(Excerpts from a dataset)
_____
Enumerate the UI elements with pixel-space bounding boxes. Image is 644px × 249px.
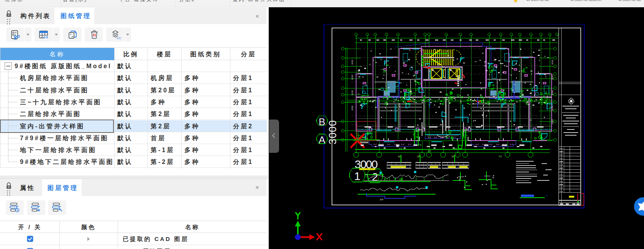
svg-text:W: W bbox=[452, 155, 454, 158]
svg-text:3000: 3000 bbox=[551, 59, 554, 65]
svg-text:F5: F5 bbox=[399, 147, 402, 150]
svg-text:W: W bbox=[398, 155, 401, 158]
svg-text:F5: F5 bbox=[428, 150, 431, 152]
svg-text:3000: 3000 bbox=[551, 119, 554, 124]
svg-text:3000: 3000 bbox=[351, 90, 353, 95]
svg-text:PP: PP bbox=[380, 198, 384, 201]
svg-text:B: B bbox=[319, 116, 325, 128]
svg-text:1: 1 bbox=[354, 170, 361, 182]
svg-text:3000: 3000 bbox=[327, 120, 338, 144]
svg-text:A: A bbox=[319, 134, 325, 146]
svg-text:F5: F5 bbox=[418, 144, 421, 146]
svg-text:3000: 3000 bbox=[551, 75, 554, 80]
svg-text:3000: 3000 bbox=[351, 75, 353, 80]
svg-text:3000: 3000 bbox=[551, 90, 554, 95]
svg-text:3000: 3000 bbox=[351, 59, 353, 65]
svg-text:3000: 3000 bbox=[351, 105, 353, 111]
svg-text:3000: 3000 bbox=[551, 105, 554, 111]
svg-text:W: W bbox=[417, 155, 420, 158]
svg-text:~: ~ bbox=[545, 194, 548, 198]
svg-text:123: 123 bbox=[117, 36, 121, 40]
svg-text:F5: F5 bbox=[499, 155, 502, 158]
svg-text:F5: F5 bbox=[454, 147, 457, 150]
_____
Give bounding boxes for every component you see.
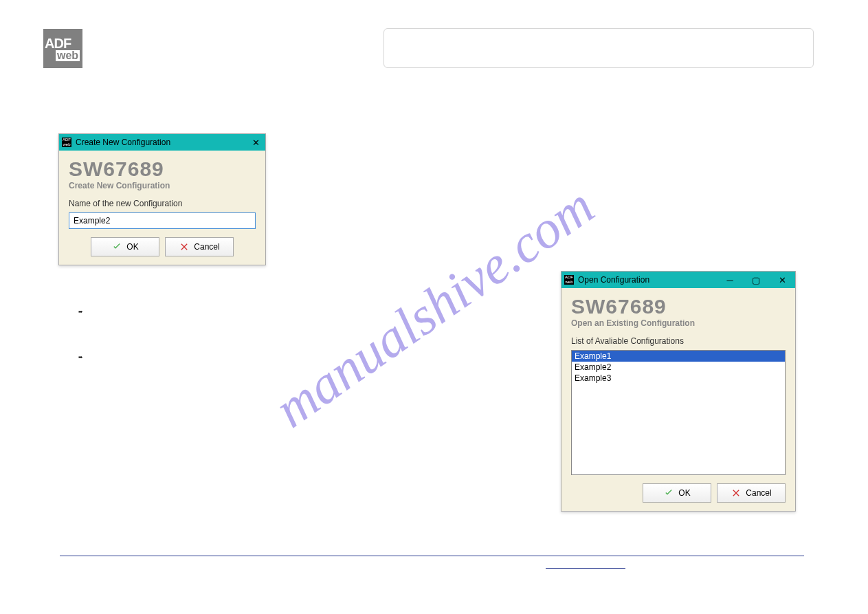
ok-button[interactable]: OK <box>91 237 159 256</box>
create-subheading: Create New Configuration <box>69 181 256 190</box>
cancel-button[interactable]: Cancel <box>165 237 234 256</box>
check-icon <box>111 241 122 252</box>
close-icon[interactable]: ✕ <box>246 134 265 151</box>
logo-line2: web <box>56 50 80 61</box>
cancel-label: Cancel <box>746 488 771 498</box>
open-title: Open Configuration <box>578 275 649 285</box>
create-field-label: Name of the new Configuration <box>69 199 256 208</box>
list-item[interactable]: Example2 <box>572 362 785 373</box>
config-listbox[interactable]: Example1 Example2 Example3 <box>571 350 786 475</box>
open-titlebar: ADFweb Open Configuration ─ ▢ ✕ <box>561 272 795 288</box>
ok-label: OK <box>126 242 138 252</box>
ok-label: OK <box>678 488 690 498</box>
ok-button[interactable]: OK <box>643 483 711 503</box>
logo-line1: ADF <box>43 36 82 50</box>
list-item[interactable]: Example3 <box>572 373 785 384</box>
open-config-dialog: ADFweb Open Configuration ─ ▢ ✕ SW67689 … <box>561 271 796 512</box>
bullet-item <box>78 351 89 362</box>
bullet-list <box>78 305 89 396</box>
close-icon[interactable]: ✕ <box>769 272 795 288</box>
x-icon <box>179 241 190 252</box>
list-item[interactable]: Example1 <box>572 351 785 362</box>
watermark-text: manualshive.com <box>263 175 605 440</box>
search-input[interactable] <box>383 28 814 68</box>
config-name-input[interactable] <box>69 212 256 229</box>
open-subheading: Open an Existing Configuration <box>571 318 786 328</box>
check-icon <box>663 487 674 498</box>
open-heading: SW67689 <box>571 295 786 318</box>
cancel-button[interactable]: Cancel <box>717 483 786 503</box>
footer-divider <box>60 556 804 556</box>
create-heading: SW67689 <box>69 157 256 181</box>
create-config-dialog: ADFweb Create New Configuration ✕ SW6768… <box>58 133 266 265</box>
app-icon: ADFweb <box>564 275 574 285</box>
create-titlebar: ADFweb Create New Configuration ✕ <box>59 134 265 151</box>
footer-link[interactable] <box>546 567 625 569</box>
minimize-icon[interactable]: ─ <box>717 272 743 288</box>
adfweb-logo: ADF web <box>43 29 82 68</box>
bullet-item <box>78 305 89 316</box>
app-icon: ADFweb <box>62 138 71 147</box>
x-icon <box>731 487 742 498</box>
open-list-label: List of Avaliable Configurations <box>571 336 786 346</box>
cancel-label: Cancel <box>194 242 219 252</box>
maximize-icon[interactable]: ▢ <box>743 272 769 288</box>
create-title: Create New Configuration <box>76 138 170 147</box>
_____
## Aim of the task
Every line that holds the word "footer" should be copied from the records.

## Answer to the exercise
footer-divider <box>60 556 804 556</box>
footer-link[interactable] <box>546 567 625 569</box>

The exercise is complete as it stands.